A measure of how seriously people take the science of the Ringworld – and how daft it has driven them – comes in a story from the 1971 World Science Fiction Convention, when excited students from MIT apparently crowded out the venue chanting: “The Ringworld is unstable!” Apparently, the Ringworld would need giant thrusters to maintain orbit around its sun (a problem that Niven addressed in a follow-up 10 years later). The significant thing isn’t that Niven was wrong but that people took so much of the rest of his science seriously enough to worry about such matters. His ideas have traction. The Ringworld is splendidly improbable but perhaps not impossible.

So much for the science. The fiction is a similar mix of the wobbly and the earth-shaking. The book kicks off as a fairly pedestrian pastiche of the frequent Hugo winner Robert A Heinlein, complete with that Heinlein standard, an ageing wise-cracker – Louis Wu – who has a talent for seducing younger women, daft 1960s party scenes transmuted to the space age and invented hep slang (most notably the swear word “tanj”, an acronym of the Heinlein complaint “there ain’t no justice”).

In this slow beginning, there’s a lot of jargon, heavy technological exposition and background, the latter particularly relating to the intergalactic status quo and the aliens who feature in the story: a race of “cowards” called Puppeteers who have two heads and brains in their belly, and a race of “warriors” called Kzinti, who have leonine features and brains more traditionally led by their balls. There’s some curiosity value to these pages, a few half-good jokes from Louis Wu and a smattering of intrigue relating to the lead Puppeteer’s attempts to convince Wu (together with a Kzinti and unsurprisingly attractive girl called Teela Brown) to travel on a dangerous mission into the unknown. Mainly, however, it is dull. If I weren’t expected to blog about it, I might even have put the novel aside, which makes me all the more glad that I’m doing this series. Because when the Ringworld finally hoved into view, it was little short of marvellous.

The planet is rendered in superbly detailed 3D with just enough information given to make it seem convincing but enough held back to enable us to share the mystery that greets Louis Wu and friends. How was Ringworld made? What was it made from? How and why did its civilisation disappear? These become questions of real fascination. Travelling over the planet, meanwhile, with its vast oceans, lost cities, floating castles and tribes of people slowly reverting to barbarism and religion as they lose their grasp on the knowledge of their ancestors, is a visual and imaginative feast.

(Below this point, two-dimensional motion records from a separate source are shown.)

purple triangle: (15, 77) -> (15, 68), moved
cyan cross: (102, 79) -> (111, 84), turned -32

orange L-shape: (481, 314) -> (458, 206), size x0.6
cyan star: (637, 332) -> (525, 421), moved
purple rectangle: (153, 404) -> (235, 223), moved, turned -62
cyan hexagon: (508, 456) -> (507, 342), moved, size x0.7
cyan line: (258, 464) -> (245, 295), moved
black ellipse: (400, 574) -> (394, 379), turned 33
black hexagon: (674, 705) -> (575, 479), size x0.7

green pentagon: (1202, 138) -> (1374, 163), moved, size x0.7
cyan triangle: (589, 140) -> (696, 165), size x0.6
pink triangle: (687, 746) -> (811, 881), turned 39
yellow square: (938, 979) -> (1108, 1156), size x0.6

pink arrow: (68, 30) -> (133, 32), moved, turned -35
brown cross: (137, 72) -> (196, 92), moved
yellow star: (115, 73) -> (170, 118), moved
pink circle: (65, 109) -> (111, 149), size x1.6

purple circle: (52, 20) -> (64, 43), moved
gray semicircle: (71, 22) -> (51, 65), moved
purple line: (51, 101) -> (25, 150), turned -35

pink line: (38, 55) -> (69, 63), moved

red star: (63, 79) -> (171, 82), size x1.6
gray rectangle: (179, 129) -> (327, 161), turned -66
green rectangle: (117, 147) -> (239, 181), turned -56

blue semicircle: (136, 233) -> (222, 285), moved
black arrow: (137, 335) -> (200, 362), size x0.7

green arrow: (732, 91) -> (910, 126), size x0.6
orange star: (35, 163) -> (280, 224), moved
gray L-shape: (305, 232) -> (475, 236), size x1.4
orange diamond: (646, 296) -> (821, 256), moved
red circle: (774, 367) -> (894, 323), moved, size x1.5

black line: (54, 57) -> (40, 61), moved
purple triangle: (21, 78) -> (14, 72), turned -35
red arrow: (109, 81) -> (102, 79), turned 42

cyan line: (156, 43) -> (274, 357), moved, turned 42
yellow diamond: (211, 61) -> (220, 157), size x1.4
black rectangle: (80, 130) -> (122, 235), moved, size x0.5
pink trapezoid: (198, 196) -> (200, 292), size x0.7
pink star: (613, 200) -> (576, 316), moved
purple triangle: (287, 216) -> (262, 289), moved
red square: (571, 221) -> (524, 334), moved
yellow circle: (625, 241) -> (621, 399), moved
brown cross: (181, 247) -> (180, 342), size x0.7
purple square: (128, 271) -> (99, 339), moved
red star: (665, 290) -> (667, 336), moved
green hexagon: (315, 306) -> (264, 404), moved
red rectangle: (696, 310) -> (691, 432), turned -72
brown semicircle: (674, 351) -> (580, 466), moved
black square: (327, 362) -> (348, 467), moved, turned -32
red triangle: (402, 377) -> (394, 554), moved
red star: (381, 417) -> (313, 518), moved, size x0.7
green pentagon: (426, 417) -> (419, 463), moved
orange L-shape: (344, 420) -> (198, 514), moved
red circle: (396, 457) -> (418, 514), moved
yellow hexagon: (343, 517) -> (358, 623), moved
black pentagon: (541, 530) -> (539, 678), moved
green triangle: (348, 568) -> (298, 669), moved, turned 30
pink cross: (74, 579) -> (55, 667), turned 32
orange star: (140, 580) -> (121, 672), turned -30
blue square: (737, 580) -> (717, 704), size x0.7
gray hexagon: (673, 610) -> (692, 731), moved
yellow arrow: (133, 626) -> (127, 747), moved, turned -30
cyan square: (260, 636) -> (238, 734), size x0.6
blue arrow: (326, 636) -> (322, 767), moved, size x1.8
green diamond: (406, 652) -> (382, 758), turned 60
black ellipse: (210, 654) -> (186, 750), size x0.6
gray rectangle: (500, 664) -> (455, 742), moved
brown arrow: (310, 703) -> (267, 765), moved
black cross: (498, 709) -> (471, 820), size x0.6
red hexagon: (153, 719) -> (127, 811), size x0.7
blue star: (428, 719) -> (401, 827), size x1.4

OK, I still had a few quibbles. There remained absurdities and unsuccessful plot strands. Teela Brown, in particular, made for a boring love interest, and there was a singularly unconvincing back story about her having been bred to optimise her luckiness. Yet so impressive was the rest that any such problems were easy to forgive and forget. It’s clear that Ringworld hasn’t just become a cultural staple because it’s a good idea: its inspirational power comes from Niven’s success in bringing it to life. The sense of scale and wonder is joyful. I challenge you to read it without feeling awestruck.